What is teleconsultation? To comprehend this in the current context, let us consider when mobiles were not yet part of our daily lives. For most mild illnesses, we used to check with our parents, uncles, aunts, or that one doctor in the family who everyone had about what to do. Visiting a doctor would almost always be the last option for qualified treatment when things people did not get the expected relief or their health worsened. However, things changed drastically in many ways due to the high accessibility to healthcare, at least in urban India. We got used to visiting doctors/clinics/hospitals for even the mildest of issues.

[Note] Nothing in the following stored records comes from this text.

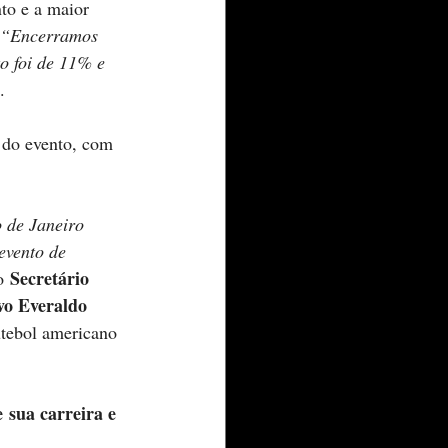
to e a maior 
“Encerramos 
o foi de 11% e 
. 
 do evento, com 
 de Janeiro 
evento de 
Secretário 
o 
vo Everaldo 
utebol americano 
 sua carreira e 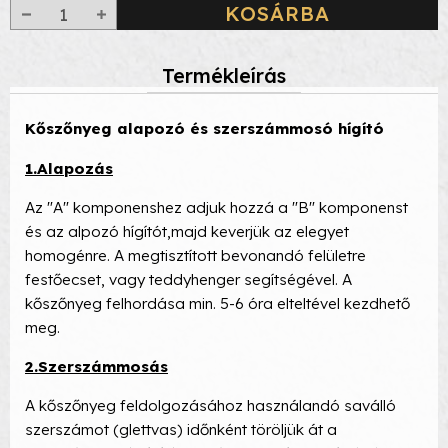
KOSÁRBA
Termékleírás
Kőszőnyeg alapozó és szerszámmosó hígító
1.Alapozás
Az "A" komponenshez adjuk hozzá a "B" komponenst
és az alpozó hígítót,majd keverjük az elegyet
homogénre. A megtisztított bevonandó felületre
festőecset, vagy teddyhenger segítségével. A
kőszőnyeg felhordása min. 5-6 óra elteltével kezdhető
meg.
2.Szerszámmosás
A kőszőnyeg feldolgozásához használandó saválló
szerszámot (glettvas) időnként töröljük át a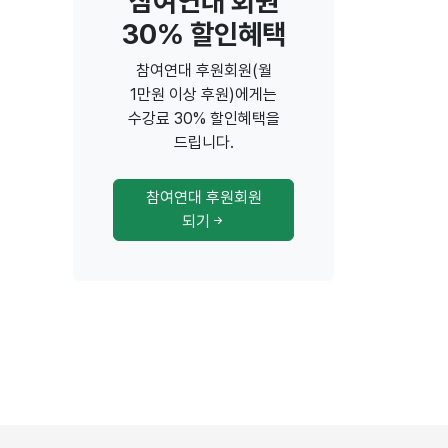
참여연대 회원
30% 할인혜택
참여연대 후원회원(월
1만원 이상 후원)에게는
수강료 30% 할인혜택을
드립니다.
참여연대 후원회원
되기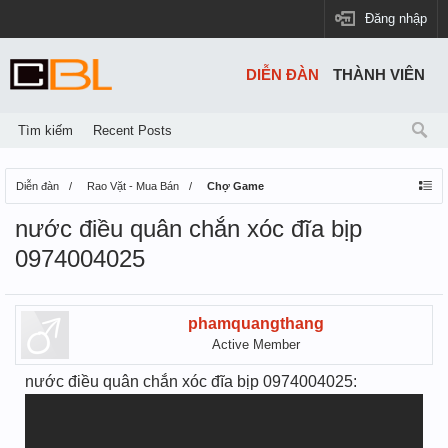
Đăng nhập
DIỄN ĐÀN
THÀNH VIÊN
Tìm kiếm
Recent Posts
Diễn đàn
Rao Vặt - Mua Bán
Chợ Game
nước điều quân chắn xóc đĩa bịp
0974004025
phamquangthang
Active Member
nước điều quân chắn xóc đĩa bịp 0974004025: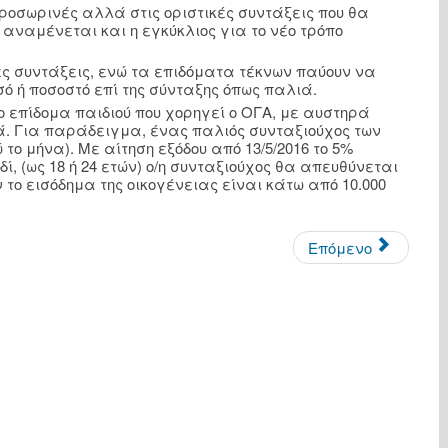
ροσωρινές αλλά στις οριστικές συντάξεις που θα
 αναμένεται και η εγκύκλιος για το νέο τρόπο
ες συντάξεις, ενώ τα επιδόματα τέκνων παύουν να
 ή ποσοστό επί της σύνταξης όπως παλιά.
 επίδομα παιδιού που χορηγεί ο ΟΓΑ, με αυστηρά
ά. Για παράδειγμα, ένας παλιός συνταξιούχος των
 το μήνα). Με αίτηση εξόδου από 13/5/2016 το 5%
ί, (ως 18 ή 24 ετών) ο/η συνταξιούχος θα απευθύνεται
 το εισόδημα της οικογένειας είναι κάτω από 10.000
Επόμενο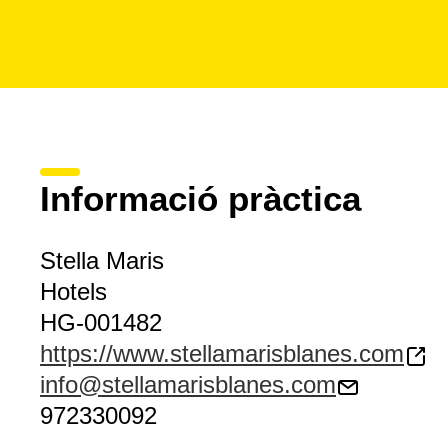
Informació pràctica
Stella Maris
Hotels
HG-001482
https://www.stellamarisblanes.com
info@stellamarisblanes.com
972330092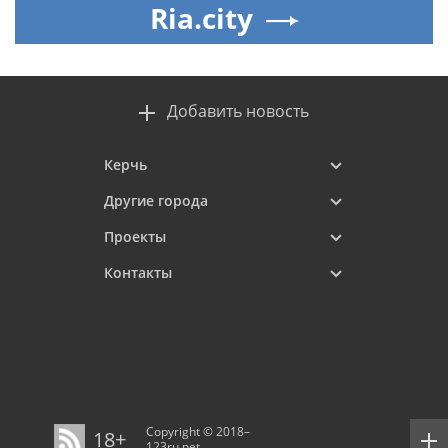
Ria.city
Добавить новость
Керчь
Другие города
Проекты
Контакты
Copyright © 2018–
18+
123ru.net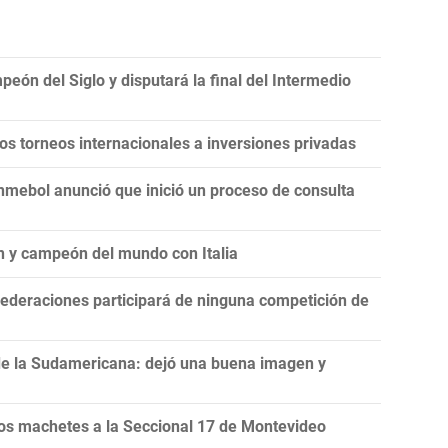
eón del Siglo y disputará la final del Intermedio
 los torneos internacionales a inversiones privadas
onmebol anunció que inició un proceso de consulta
n y campeón del mundo con Italia
ederaciones participará de ninguna competición de
de la Sudamericana: dejó una buena imagen y
s machetes a la Seccional 17 de Montevideo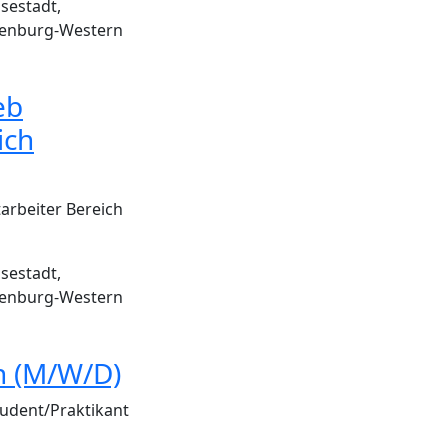
sestadt,
enburg-Western
eb
ich
arbeiter Bereich
sestadt,
enburg-Western
n (M/W/D)
udent/Praktikant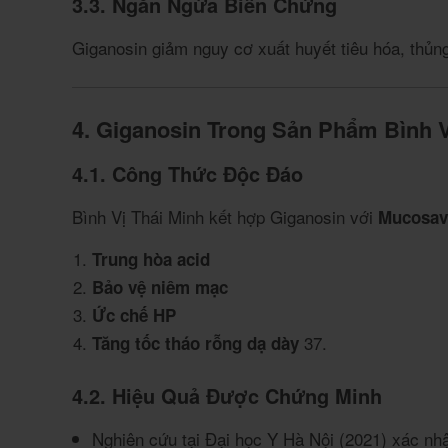
3.3. Ngăn Ngừa Biến Chứng
Giganosin giảm nguy cơ xuất huyết tiêu hóa, thủn
4. Giganosin Trong Sản Phẩm Bình V
4.1. Công Thức Độc Đáo
Bình Vị Thái Minh kết hợp Giganosin với
Mucosav
Trung hòa acid
Bảo vệ niêm mạc
Ức chế HP
3
7
.
Tăng tốc tháo rỗng dạ dày
4.2. Hiệu Quả Được Chứng Minh
Nghiên cứu tại Đại học Y Hà Nội (2021) xác nh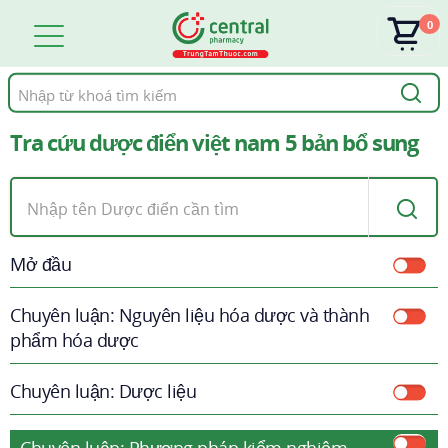
0
Tìm
kiếm
Tra cứu dược điển việt nam 5 bản bổ sung
Mở đầu
Chuyên luận: Nguyên liệu hóa dược và thành
phẩm hóa dược
Chuyên luận: Dược liệu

Then, Covid-19 happened, and people fell back to olden ways, rather forcibly! At a time when stepping out to a hospital was ill-advised unless you were too sick, people discovered the power of teleconsultation again, this time aided by technology. Of course, many healthcare providers also requested people to visit hospitals only if necessary to avoid the strain on the system and the healthcare workers. And we complied. More importantly, that phase helped build a trust factor in teleconsultation. Also, there are now robust regulations around telemedicine to ensure the rights and privacy of patients.
Perhaps the existence of an online Indian government teleconsultation service helps drive home the importance of teleconsultation in a country like India, where we still have remote places where healthcare accessibility is an issue. A study conducted two years back found that only 2% of competent doctors practice in rural areas. The esanjeevani OPD service is free, making it an accessible healthcare service for the underprivileged. And it’s not only the government, but agencies like the ISRO collaborate many of India’s corporate hospitals to enable them to provide telemedicine and treatment facilities.
Thankfully, the Covid phase is past us. But we are mostly back to visiting hospitals, aren’t we? Also, sometimes when we hear that someone might have lived, if only, they visited a hospital in time, it does make decision-making a bit dicey. When can we rely on teleconsultations? Here is a rundown that can help you out.
- Mobility issues
If you have mobility issues, you should limit visiting the hospitals only for emergencies. The best way to manage your medical needs is to find a good General Physician (GP) who agrees to teleconsultation. Discuss all your health conditions with this person, and concur on a periodicity for a possible home/hospital visit on a need basis. Ideally, an in-person consultation is advisable once in six months. If you are bedridden, then a trained caretaker or nurse can tele consult on your behalf with your consent. It is, therefore, essential to ensure both the GP and the caretaker have verified credentials. You could instead choose to go through a care agency or community like Samarth for assured safety and peace of mind.
- Accessibility issues
Possibly, you are in a remote area, like your native, and had some health issues for which you do not want to visit local doctors or hospitals. Also, many seniors visiting their children in foreign countries prefer to take teleconsultation with their regular doctors for common issues. There are two reasons for this. One, it is not easy to get appointments in these countries. Secondly, there is a trust and comfort factor involved. If you are in India in some remote place, you could easily procure the medicines after a teleconsultation. However, if you are in a different country, then that is not possible. Hence, people going abroad often do an in-person consultation and carry some common prescription medicines for most non-serious issues. These are useful after a teleconsultation.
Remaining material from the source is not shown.